Lawrence Siegel: THQ was started by a man named Jack Friedman. Jack would probably be 80 today. He was four or five years older than me. He was a sweetheart of a man and he had made a lot of money in the licensing business. When the movie E.T. came out, one of his buddies said, ‘Anything with E.T. on it sells! Go get some sort of a license for E.T.’ So Jack went and stood in front of the licensing guy and he said, ‘I’ll take anything.'
So Tramiel’s lesson was, ‘Built it cheaper and they’ll buy it’ and Friedman’s lesson was, ‘If you put a fucking picture on it that is well known, people will buy it.’ So Jack bought Black Pearl studio. He came into Chicago and he said, ‘You’re making a couple of games for me. I’m going to buy you. What is it going to take?’ And boom, he bought me.
I said, ‘Who am I working for?’ He said, ‘You’re working for me.

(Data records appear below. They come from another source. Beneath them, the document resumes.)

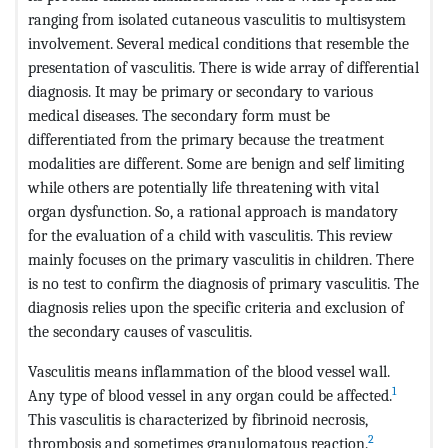
ranging from isolated cutaneous vasculitis to multisystem
involvement. Several medical conditions that resemble the
presentation of vasculitis. There is wide array of differential
diagnosis. It may be primary or secondary to various
medical diseases. The secondary form must be
differentiated from the primary because the treatment
modalities are different. Some are benign and self limiting
while others are potentially life threatening with vital
organ dysfunction. So, a rational approach is mandatory
for the evaluation of a child with vasculitis. This review
mainly focuses on the primary vasculitis in children. There
is no test to confirm the diagnosis of primary vasculitis. The
diagnosis relies upon the specific criteria and exclusion of
the secondary causes of vasculitis.
Vasculitis means inflammation of the blood vessel wall.
1
Any type of blood vessel in any organ could be affected.
This vasculitis is characterized by fibrinoid necrosis,
2
thrombosis and sometimes granulomatous reaction.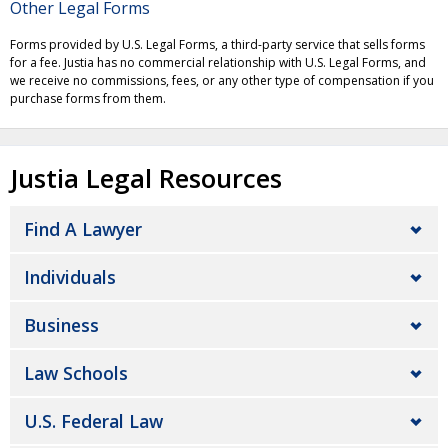
Other Legal Forms
Forms provided by U.S. Legal Forms, a third-party service that sells forms
for a fee. Justia has no commercial relationship with U.S. Legal Forms, and
we receive no commissions, fees, or any other type of compensation if you
purchase forms from them.
Justia Legal Resources
Find A Lawyer
Individuals
Business
Law Schools
U.S. Federal Law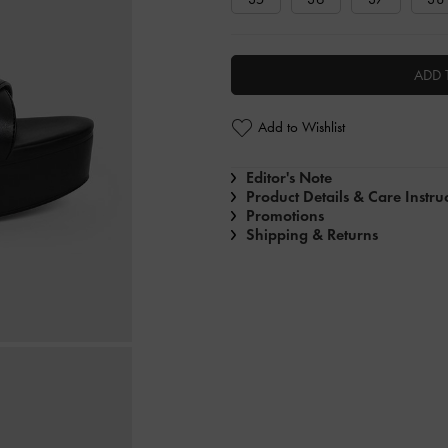
ADD 
Add to Wishlist
Editor's Note
Product Details & Care Instru
Promotions
Shipping & Returns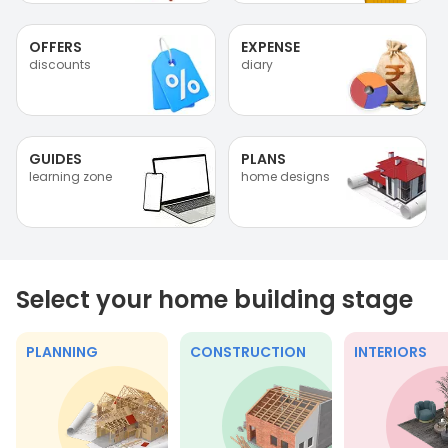
OFFERS
EXPENSE
discounts
diary
GUIDES
PLANS
learning zone
home designs
Select your home building stage
PLANNING
CONSTRUCTION
INTERIORS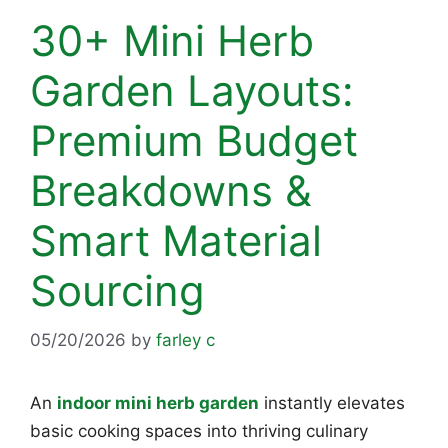
30+ Mini Herb
Garden Layouts:
Premium Budget
Breakdowns &
Smart Material
Sourcing
05/20/2026
by
farley c
An
indoor mini herb garden
instantly elevates
basic cooking spaces into thriving culinary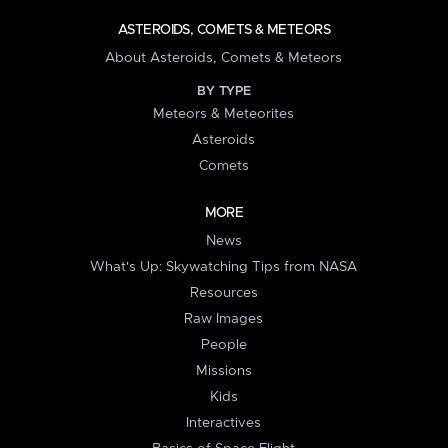
ASTEROIDS, COMETS & METEORS
About Asteroids, Comets & Meteors
BY TYPE
Meteors & Meteorites
Asteroids
Comets
MORE
News
What's Up: Skywatching Tips from NASA
Resources
Raw Images
People
Missions
Kids
Interactives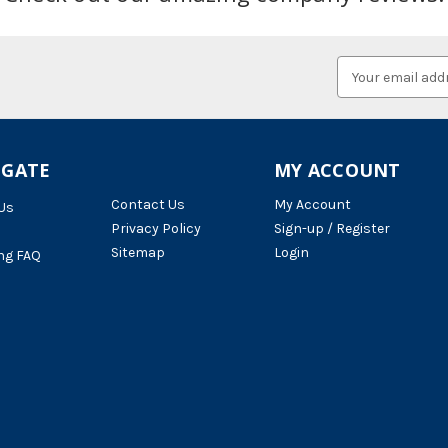
Email
Address
IGATE
MY ACCOUNT
Contact Us
My Account
Us
Privacy Policy
Sign-up / Register
Sitemap
Login
ng FAQ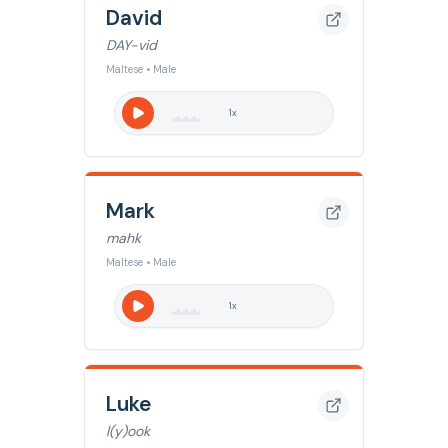
David
DAY-vid
Maltese • Male
1
x
Mark
mahk
Maltese • Male
1
x
Luke
l(y)ook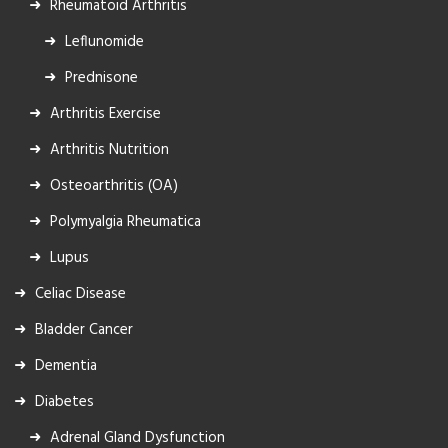
Rheumatoid Arthritis
Leflunomide
Prednisone
Arthritis Exercise
Arthritis Nutrition
Osteoarthritis (OA)
Polymyalgia Rheumatica
Lupus
Celiac Disease
Bladder Cancer
Dementia
Diabetes
Adrenal Gland Dysfunction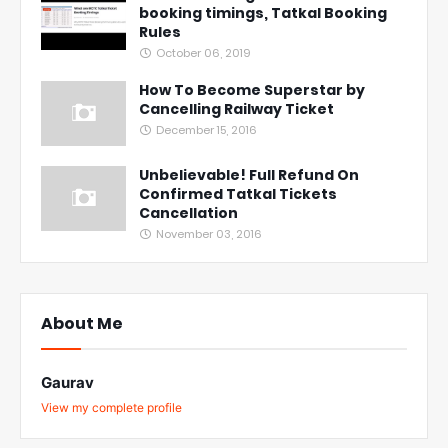
booking timings, Tatkal Booking
Rules
October 06, 2019
How To Become Superstar by
Cancelling Railway Ticket
December 15, 2016
Unbelievable! Full Refund On
Confirmed Tatkal Tickets
Cancellation
November 03, 2016
About Me
Gaurav
View my complete profile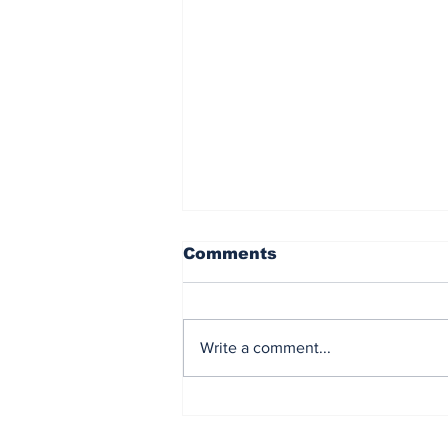
Comments
Write a comment...
PTTEP joins the
Northern Gulf of
Thailand CCS study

This is Brian Farrell, he is the CFO. I’m the CEO. There’s this person, this person, and this person.’ I said, ‘Okay, where do I stand in this company?’ He said, ‘You know, I really don’t have a number 2. I have like 3 guys. I have a CFO. You’re going to be like the COO or the VP of game development or whatever, but you’ll be number two under me.’ I said, ‘Okay’. So I get there, I walk in, and then a month after I walk in Jack calls me into his office and says, ‘I’ve decided I’m going to go kick myself upstairs and be chairman of the board and I’ve made Brian Farrell the president’, who is the bean counter. He’s the CFO. I said, ‘Jack, you don’t have to name me as CEO, but naming Brian Farrell who is a fucking accountant who has never played a video game in his life to be the CEO is a real mistake.
Jack kept licensing games. Everything from Wayne’s World to you name it, he was licensing games. You know, Ren and Stimpy. Anytime he saw a license, he would run down to the studios and pay a bazillion dollars to get the license and say, ‘Okay Larry, make a game.’ Well, unfortunately, that doesn’t work all the time. Jack would get tons of new television shows that never panned out and I would be using development resources on these games. The television series would be cancelled after six episodes and now I have a video game based on a television show that’s cancelled. But that was Jack. Anything that he could do that would get a license, he would do. So I was very disillusioned there.
I stayed there for about a year — maybe a little bit more – working for Brian Farrell, who I never cared for much as a person. But I brought Mike Haller in and Mike spoke Japanese, so we introduced him to all the Japanese companies and he started making wrestling games. And they started making quite a good franchise in wrestling [...] and they got the WWF license. So they prospered for several years. But once Haller left and went on to EA and doing other things, Farrell couldn’t run the company. He had no idea what he was doing and the company just folded up. They didn’t know where to go. And they fell off the map. So that was too bad.